Notice: The reproducibility variables underlying each score are classified using an automated LLM-based pipeline, validated against a manually labeled dataset. LLM-based classification introduces uncertainty and potential bias; scores should be interpreted as estimates. Full accuracy metrics and methodology are described in Coakley et alK. L. Coakley, T. Snelleman, H. Hoos, and O. E. Gundersen, "The embrace of open science: An analysis of a decade of AI research and 56 800 conference papers," Under Review, 2026..

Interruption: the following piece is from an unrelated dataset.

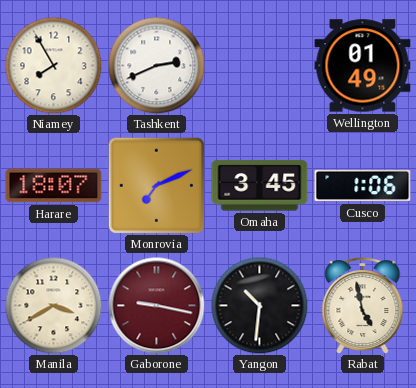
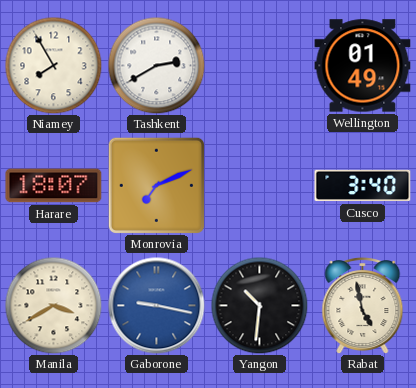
Tashkent: 2:41 -> 2:40
Omaha: 3:45 -> none
Cusco: 1:06 -> 3:40
Gaborone dial: burgundy -> blue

Physical Reasoning and Object Planning for Household Embodied Agents

Authors: Ayush Agrawal, Raghav Prabhakar, Anirudh Goyal, Dianbo Liu

TMLR 2024 | Venue PDF | LLM Run Details

Reproducibility Variable	Result	LLM Response
Research Type	Experimental	Our evaluation of state-of-the-art language models on these datasets sheds light on three pivotal considerations... We evaluate and compare the performances of various large Language Models using the following metrics: 1. Accuracy: The fraction of questions answered correctly by the Language Model. 2. Bad Rate: The fraction of questions in which the chosen answer belonged to the "Bad" configuration pool.
Researcher Affiliation	Collaboration	Ayush Agrawal EMAIL National University of Singapore Raghav Prabhakar EMAIL IIIT-Hyderabad, India Anirudh Goyal EMAIL Deepmind, London Dianbo Liu EMAIL National University of Singapore
Pseudocode	No	The paper describes methods and processes in paragraph form, but does not include any explicitly labeled pseudocode blocks or algorithms.
Open Source Code	Yes	Our contributions include insightful human preference mappings for all three factors and four extensive QA datasets (2K, 15k, 60k, 70K questions) probing the intricacies of utility dependencies, contextual dependencies and object physical states. The datasets, along with our findings, are accessible at: https://github.com/com-phy-affordance/COAT.
Open Datasets	Yes	Our contributions include insightful human preference mappings for all three factors and four extensive QA datasets (2K, 15k, 60k, 70K questions) probing the intricacies of utility dependencies, contextual dependencies and object physical states. The datasets, along with our findings, are accessible at: https://github.com/com-phy-affordance/COAT.
Dataset Splits	No	The paper describes various datasets created for evaluation and different 'variations' of these datasets based on option counts and sampling techniques (e.g., '12 distinct variations... Each of the 12 variations comprises approximately 5,000 question-answer pairs', '14 variations of this dataset... nearly 5,000 questions'). However, it does not explicitly provide standard training, validation, or test dataset splits (e.g., 80/10/10 percentages or specific sample counts for model training/evaluation) for reproducibility in the conventional machine learning sense, as it primarily evaluates pre-trained models. While there's a mention of fine-tuning a PaLM model on a 'slice of 400 examples', this isn't a comprehensive split for the entire dataset.
Hardware Specification	No	The paper mentions evaluating various Large Language Models (Pa LM, GPT3.5-Turbo, Vicuna, LLama2-13B, Mistral-7B, Chat GLM-6B, Chat GLM2-6B) and fine-tuning a Pa LM model on Vertex AI. However, it does not provide specific hardware details such as GPU models, CPU types, or memory amounts used for these evaluations or fine-tuning. Vertex AI is a cloud platform but lacks hardware specifics.
Software Dependencies	No	The paper evaluates various pre-trained Large Language Models (e.g., Pa LM, GPT3.5-Turbo, Vicuna, Llama2-13B, Mistral-7B, Chat GLM-6B, Chat GLM2-6B). While these are specific models, the paper does not list specific software dependencies with version numbers (e.g., programming languages, libraries like PyTorch or TensorFlow, or specific API client versions) that would be needed to replicate the experimental environment.
Experiment Setup	No	The paper describes the evaluation methodology, including the types of questions and options presented to the models. However, for the primary experiments evaluating various LLMs, it does not explicitly detail specific experimental setup parameters such as hyperparameters (e.g., learning rate, batch size), specific prompt templates (beyond general examples), temperature settings, or other system-level training configurations. While fine-tuning is mentioned for PaLM with '40 training steps' on a 'slice of 400 examples', this is minimal and not for the broader experimental setup.